Article April Fools Day - 1976

Type: April Fool’s Day Hoaxes.
Summary: Hoaxes perpetrated on April Fool’s Day, 1976.


Table of Contents


Planetary Alignment Decreases Gravity

British astronomer Patrick Moore announced on BBC Radio 2 that at exactly 9:47 a.m. the planet Pluto would pass behind the planet Jupiter, and that this alignment of the planets would result in a stronger gravitational pull from Jupiter, counteracting the Earth’s own gravity and making people momentarily weigh less. He told listeners that they could experience this phenomenon for themselves by jumping in the air at 9:47. If they did so, he said, they would experience a strange floating sensation. When 9:47 a.m. arrived, BBC2 began to receive hundreds of calls from listeners who claimed that they had felt the sensation. One woman claimed that she had been seated around a table with eleven friends, and that all of them, including the table, had begun to float around the room. Another caller complained that she had risen from the ground so rapidly that she had hit her head on the ceiling.

Pennsylvania Capitol Building Collapses

The Patriot, a newspaper based in Harrisburg, Pennsylvania, published a photograph of the state capitol building collapsing. A caption below the picture read, “Custodian A.F. Day said the blast occurred during a joint House-Senate session addressed by Hubert Humphrey and Gov. Milton Shapp… Day attributed the explosion to an abnormal expansion of hot air which usually is absorbed by acoustic seats in the chamber.” The hoax elicited negative comments from many readers who accused the paper of “confusing fun with irresponsibility.” Two days later the paper apologized for the hoax and promised that it would never publish another. The hoax recalled a similar April Fool’s Day joke published by the Madison Capital-Times in 1933.

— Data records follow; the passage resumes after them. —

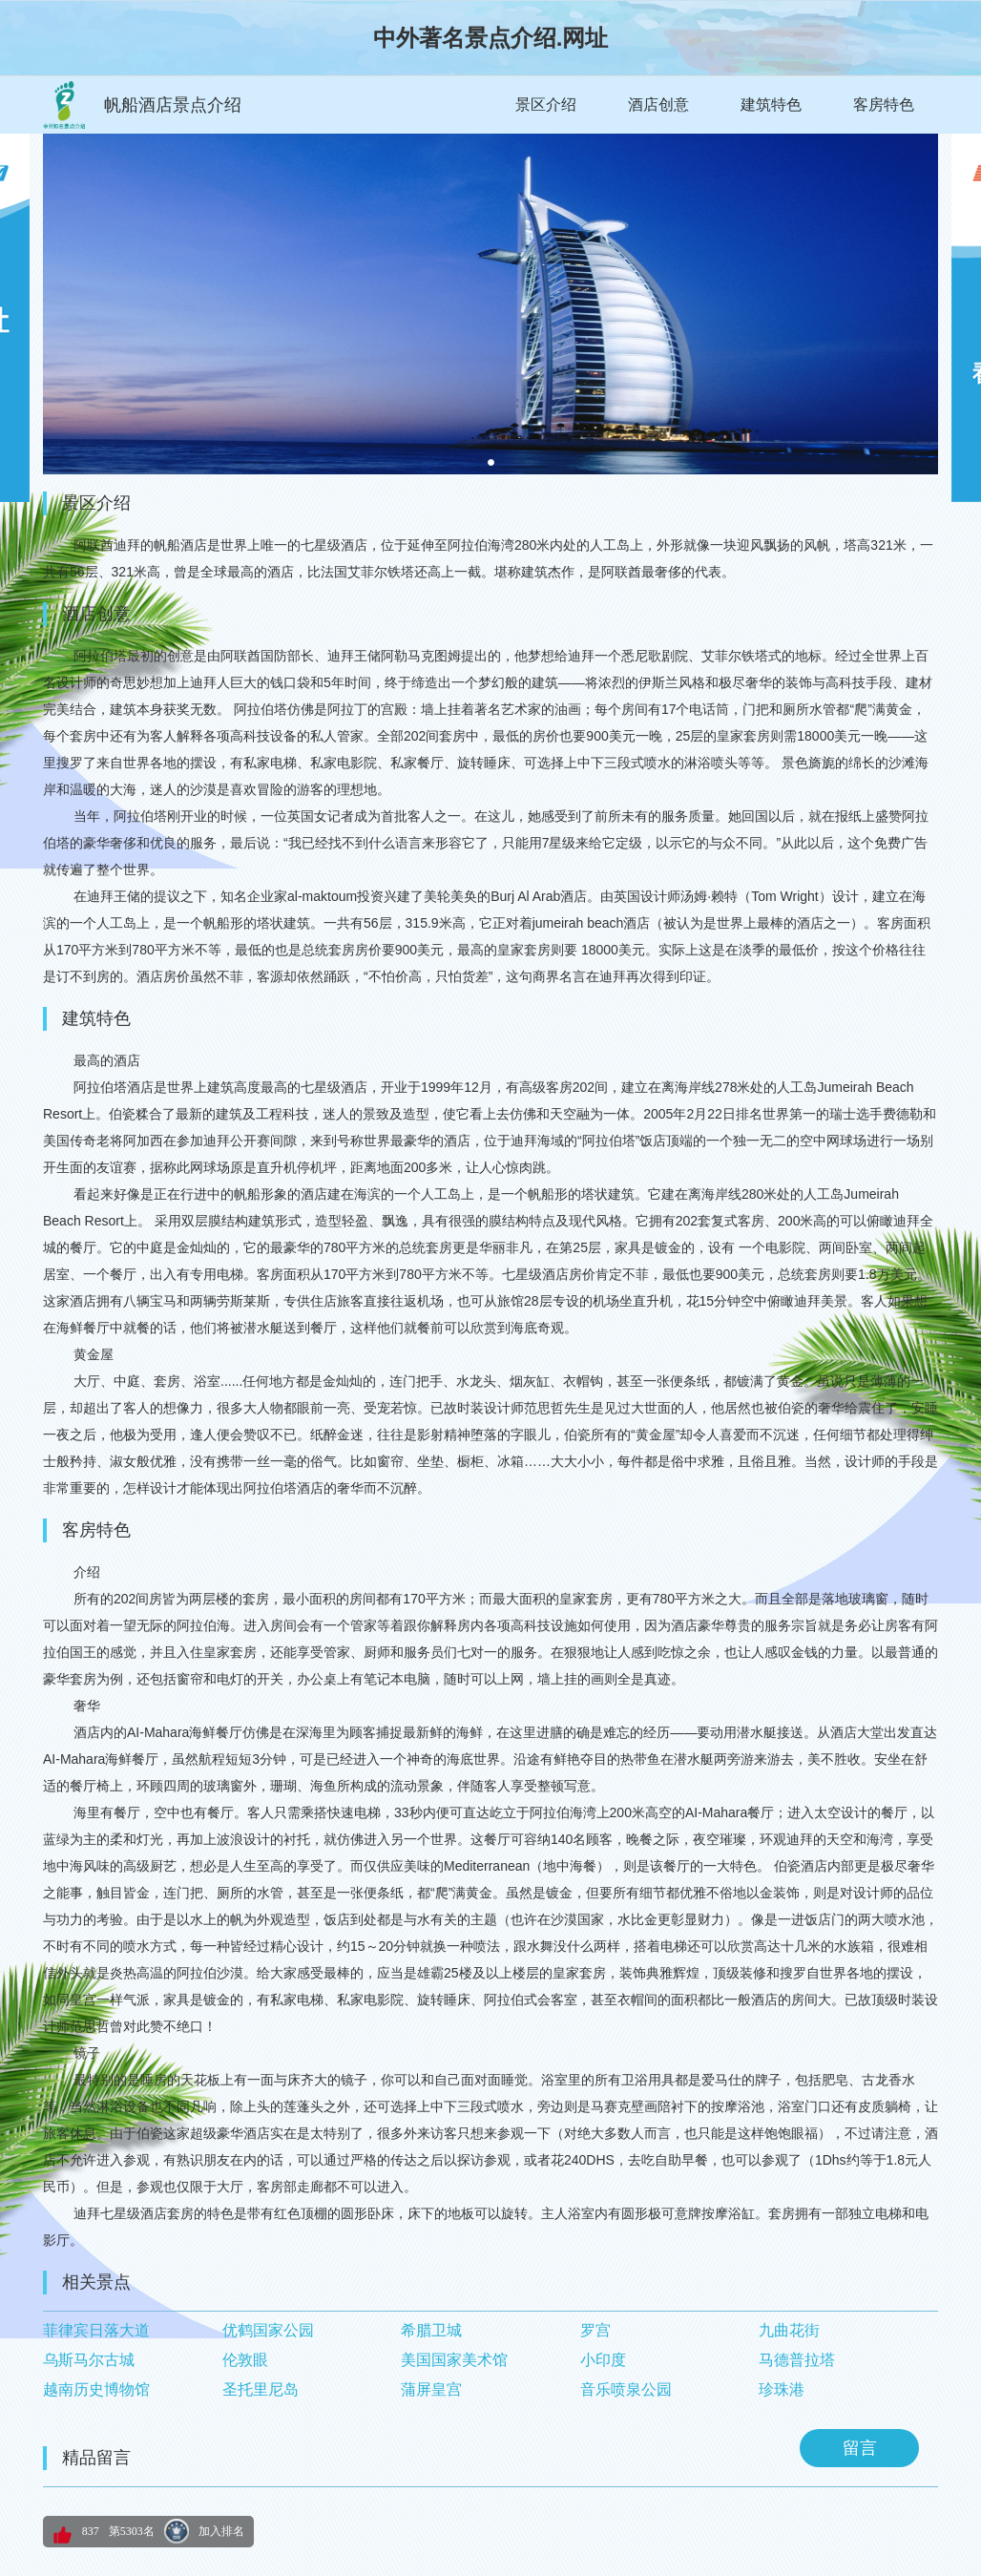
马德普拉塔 (797, 2360)
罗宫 (595, 2330)
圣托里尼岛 (260, 2389)
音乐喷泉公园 (626, 2389)
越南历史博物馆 (96, 2389)
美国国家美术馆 (454, 2360)
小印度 (603, 2360)
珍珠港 (781, 2389)
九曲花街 (789, 2330)
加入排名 (221, 2531)
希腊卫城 (431, 2330)
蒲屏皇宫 (431, 2389)
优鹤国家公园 (268, 2330)
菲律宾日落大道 (96, 2330)
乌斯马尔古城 (89, 2360)
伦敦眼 (245, 2360)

First Practical Touring Machine

Byte Magazine published a technology update describing, in highly technical language, an invention that it called the “first practical Touring Machine” possessing a “unary relocatable-based operator.” The invention was also known as a bicycle. The “unary relocatable-based operator” was a person.

King Kong Climbs CN Tower

The Toronto Star printed on its front page a picture of King Kong hanging from the top of the CN Tower.